--- Material for this exercise Enclosed Below ---
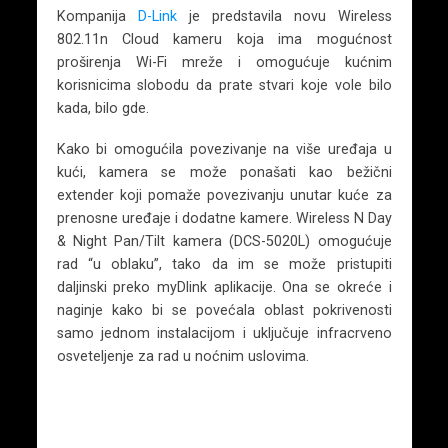
Kompanija
D-Link
je predstavila novu Wireless
802.11n Cloud kameru koja ima mogućnost
proširenja Wi-Fi mreže i omogućuje kućnim
korisnicima slobodu da prate stvari koje vole bilo
kada, bilo gde.
Kako bi omogućila povezivanje na više uređaja u
kući, kamera se može ponašati kao bežični
extender koji pomaže povezivanju unutar kuće za
prenosne uređaje i dodatne kamere. Wireless N Day
& Night Pan/Tilt kamera (DCS-5020L) omogućuje
rad “u oblaku”, tako da im se može pristupiti
daljinski preko myDlink aplikacije. Ona se okreće i
naginje kako bi se povećala oblast pokrivenosti
samo jednom instalacijom i uključuje infracrveno
osveteljenje za rad u noćnim uslovima.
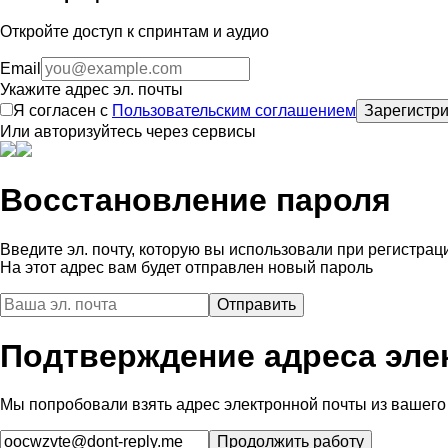
Откройте доступ к спринтам и аудио
Email
Укажите адрес эл. почты
Я согласен с
Пользовательским соглашением
Зарегистри
Или авторизуйтесь через сервисы
Восстановление пароля
Введите эл. почту, которую вы использовали при регистрац
На этот адрес вам будет отправлен новый пароль
Подтверждение адреса эле
Мы попробовали взять адрес электронной почты из вашего 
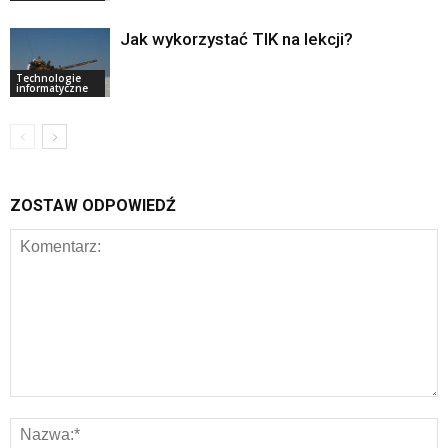
Jak wykorzystać TIK na lekcji?
Technologie
informatyczne
ZOSTAW ODPOWIEDŹ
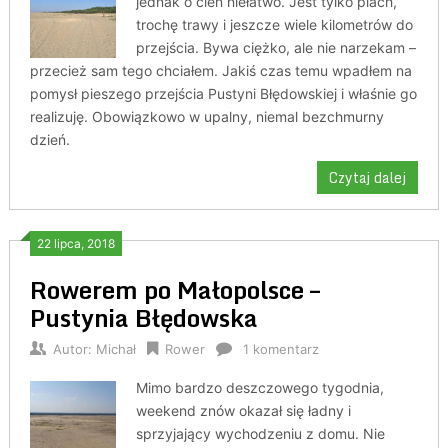
jednak o cień niełatwo. Jest tylko piach,
trochę trawy i jeszcze wiele kilometrów do
przejścia. Bywa ciężko, ale nie narzekam –
przecież sam tego chciałem. Jakiś czas temu wpadłem na
pomysł pieszego przejścia Pustyni Błędowskiej i właśnie go
realizuję. Obowiązkowo w upalny, niemal bezchmurny
dzień.
Czytaj dalej
22 lipca, 2018
Rowerem po Małopolsce –
Pustynia Błędowska
Autor:
Michał
Rower
1 komentarz
Mimo bardzo deszczowego tygodnia,
weekend znów okazał się ładny i
sprzyjający wychodzeniu z domu. Nie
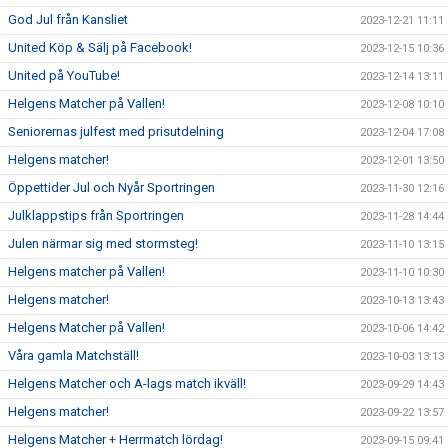
God Jul från Kansliet
2023-12-21 11:11
United Köp & Sälj på Facebook!
2023-12-15 10:36
United på YouTube!
2023-12-14 13:11
Helgens Matcher på Vallen!
2023-12-08 10:10
Seniorernas julfest med prisutdelning
2023-12-04 17:08
Helgens matcher!
2023-12-01 13:50
Öppettider Jul och Nyår Sportringen
2023-11-30 12:16
Julklappstips från Sportringen
2023-11-28 14:44
Julen närmar sig med stormsteg!
2023-11-10 13:15
Helgens matcher på Vallen!
2023-11-10 10:30
Helgens matcher!
2023-10-13 13:43
Helgens Matcher på Vallen!
2023-10-06 14:42
Våra gamla Matchställ!
2023-10-03 13:13
Helgens Matcher och A-lags match ikväll!
2023-09-29 14:43
Helgens matcher!
2023-09-22 13:57
Helgens Matcher + Herrmatch lördag!
2023-09-15 09:41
--- End of Enclosed Material for this exercise ---
### What is expected
From the records above, copy only the lines starting with the line that holds "Julen närmar sig med stormsteg!" and going on through the line that holds "2023-09-22 13:57", exactly as written.

### Task result
Julen närmar sig med stormsteg!
2023-11-10 13:15
Helgens matcher på Vallen!
2023-11-10 10:30
Helgens matcher!
2023-10-13 13:43
Helgens Matcher på Vallen!
2023-10-06 14:42
Våra gamla Matchställ!
2023-10-03 13:13
Helgens Matcher och A-lags match ikväll!
2023-09-29 14:43
Helgens matcher!
2023-09-22 13:57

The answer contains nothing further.